While the downright unfairnesses in society were clearly in evidence well before it, the pandemic and its restrictions have brought these inequalities into even sharper focus. For instance, Ofcom estimates there are 1.5 million pupils without devices in their homes on which they can take part in home learning. It’s likely that these are the same families who are without the means to access their GP practice, most of which now operate online triage and consultation services.
 
Digital exclusion, including the woeful level of broadband infrastructure, in this day and age is both unacceptable and completely avoidable. Gavin Williamson’s promise of 300,000 extra laptops is A) too few B) too late and C) a drop in the ocean in financial terms.
  
But if laptop ownership (or lack of it) is an indicator of modern day deprivation, the notion of school kids going without food is positively Dickensian.
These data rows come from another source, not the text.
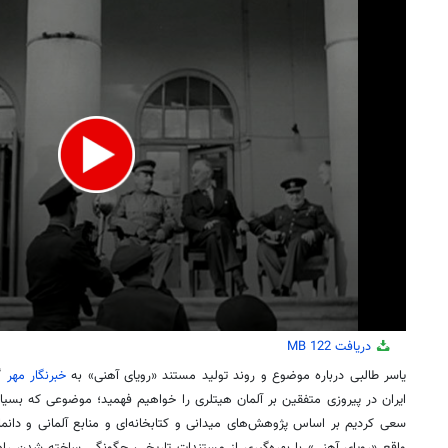
دریافت
122 MB
یاسر طالبی درباره موضوع و روند تولید مستند «رویای آهنی» به
خبرنگار مهر
گف
ایران در پیروزی متفقین بر آلمان هیتلری را خواهیم فهمید؛ موضوعی که بسیاری 
سعی کردیم بر اساس پژوهش‌های میدانی و کتابخانه‌ای و منابع آلمانی و دانما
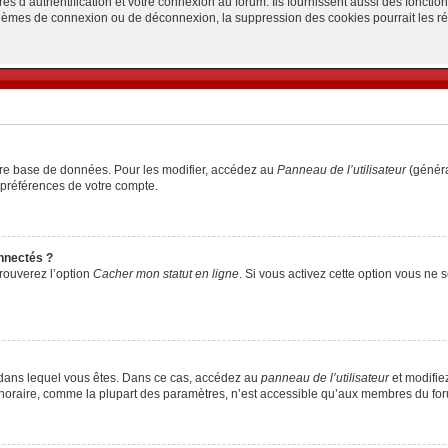
d’authentification et votre connexion au forum. Ils fournissent aussi des fonctionn
oblèmes de connexion ou de déconnexion, la suppression des cookies pourrait les r
tre base de données. Pour les modifier, accédez au
Panneau de l’utilisateur
(généra
 préférences de votre compte.
nnectés ?
trouverez l’option
Cacher mon statut en ligne
. Si vous activez cette option vous ne
lui dans lequel vous êtes. Dans ce cas, accédez au
panneau de l’utilisateur
et modifiez
 horaire, comme la plupart des paramètres, n’est accessible qu’aux membres du foru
How dispiriting was the sight of the miserable fare recently provided to families by a Scrooge-like catering company? (For balance, Scrooge Ltd says it wasn’t them, guv’. )
Anyway, the point is that providing basic food, or a laptop for kids who need them, shouldn’t overly tax a nation that can develop a vaccine in record time and mobilise its use on a huge scale.
 
 It is an irony of the times that while thousands are pedalling away their excess food intake aboard a Peloton, thousands more are going hungry.